The fighting style is about raising your floor. It may not seem powerful in a white room, but I suspect it's pretty good in actual play.

A 1st level great weapon master with a Great Sword is now doing a range of 9-15 damage per hit instead of 5-15. And remember that on a crit, the min is now 18 instead of 10. If you are going to be using a Great Sword anyhow (maybe because of a specific mastery) why wouldn't you want this fighting style?
I know what they aimed at, but the effects are just not worth it.
you would be better overall to take +1 AC and be done with it.

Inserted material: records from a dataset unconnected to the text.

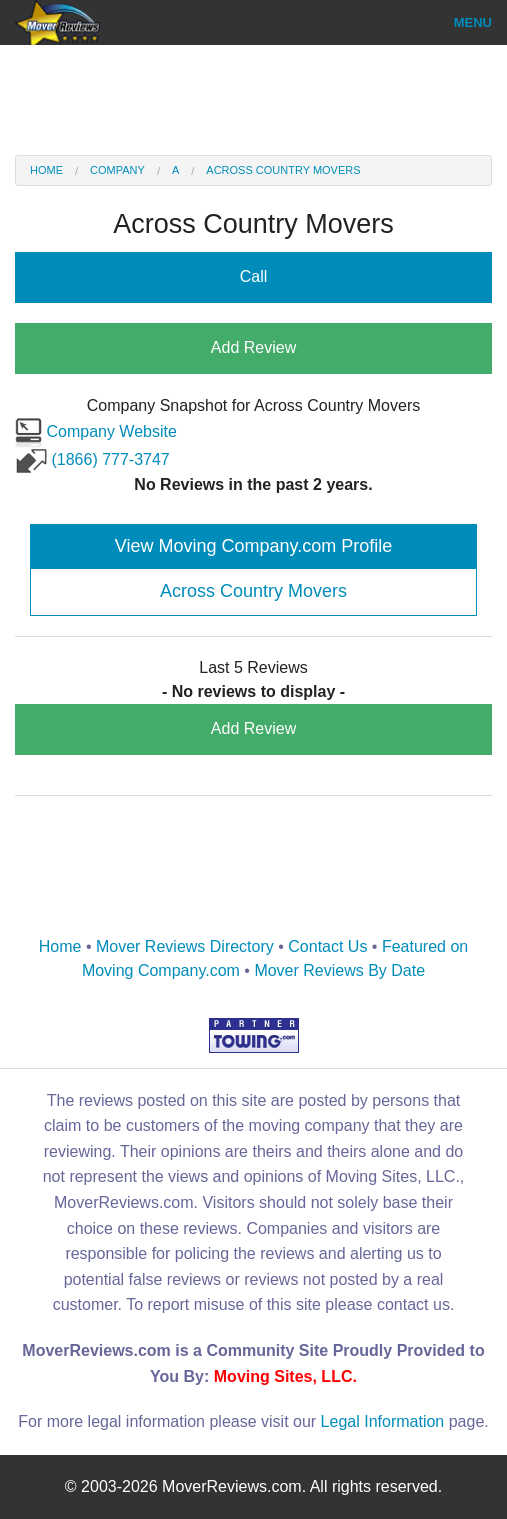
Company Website (96, 431)
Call (254, 276)
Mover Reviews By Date (339, 970)
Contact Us (327, 946)
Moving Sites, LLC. (285, 1376)
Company (117, 170)
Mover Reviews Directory (185, 946)
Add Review (253, 347)
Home (46, 170)
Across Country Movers (283, 170)
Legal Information (383, 1421)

it's even more absurd with using both dueling and GWF with a Versatile weapons.

IE; Longsword,
1d8+5, 60% hit, 5% crit

dueling, 1d8+7;
6,9+0,225(crit)=7,125 per attack

GWF, 1d10+5(treat 1&2 as 3)
6,48+0,29(crit)=6,77 per attack

so anyone that is having both Dueling and GWF and using a longsword(for whatever reasons would you make that character) for it, is better at using it 1Handed than 2Handed.

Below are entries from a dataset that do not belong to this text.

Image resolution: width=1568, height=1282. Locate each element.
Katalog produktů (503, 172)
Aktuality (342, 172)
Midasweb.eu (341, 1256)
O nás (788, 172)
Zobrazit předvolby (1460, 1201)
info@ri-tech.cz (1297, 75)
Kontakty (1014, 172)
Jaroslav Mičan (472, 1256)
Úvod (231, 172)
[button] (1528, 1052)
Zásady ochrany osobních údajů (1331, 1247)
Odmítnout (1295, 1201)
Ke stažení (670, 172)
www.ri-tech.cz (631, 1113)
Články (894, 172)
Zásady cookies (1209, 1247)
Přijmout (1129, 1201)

yes, you are better with damage die riders, but base weapon damage should be better for 2Handed use than 1Handed if you have both styles and the weapon can utilize both styles.
 

I know what they aimed at, but the effects are just not worth it.
you would be better overall to take +1 AC and be done with it.

it's even more absurd with using both dueling and GWF with a Versatile weapons.

IE; Longsword,
1d8+5, 60% hit, 5% crit

dueling, 1d8+7;
6,9+0,225(crit)=7,125 per attack

GWF, 1d10+5(treat 1&2 as 3)
6,48+0,29(crit)=6,77 per attack

so anyone that is having both Dueling and GWF and using a longsword(for whatever reasons would you make that character) for it, is better at using it 1Handed than 2Handed.

yes, you are better with damage die riders, but base weapon damage should be better for 2Handed use than 1Handed if you have both styles and the weapon can utilize both styles.
I'm not arguing with the math, I'm arguing with the feeling. Never being able to roll less than a 6 on the die with a great sword is cool. Being able to roll a 15 damage with a single attack at 1st level is cool. The math isn't felt at the table. The floor increase is. I doubt any player who chooses this fighting style will feel bad about it. They'llurned remember all the times the turned a 2 into a 6.
 

My homebrew modification on this is to up the minimum equal to 4 for d8's, 5 for d10's, 6 for d12's. Still ain't all that great but at least it's not drastically nerfed from the 2014 version.

And even if that isn't mathematically optimal, it can be pretty decent in practice to up your damage floor and remove those instances where RNG screws you over and makes you feel bad.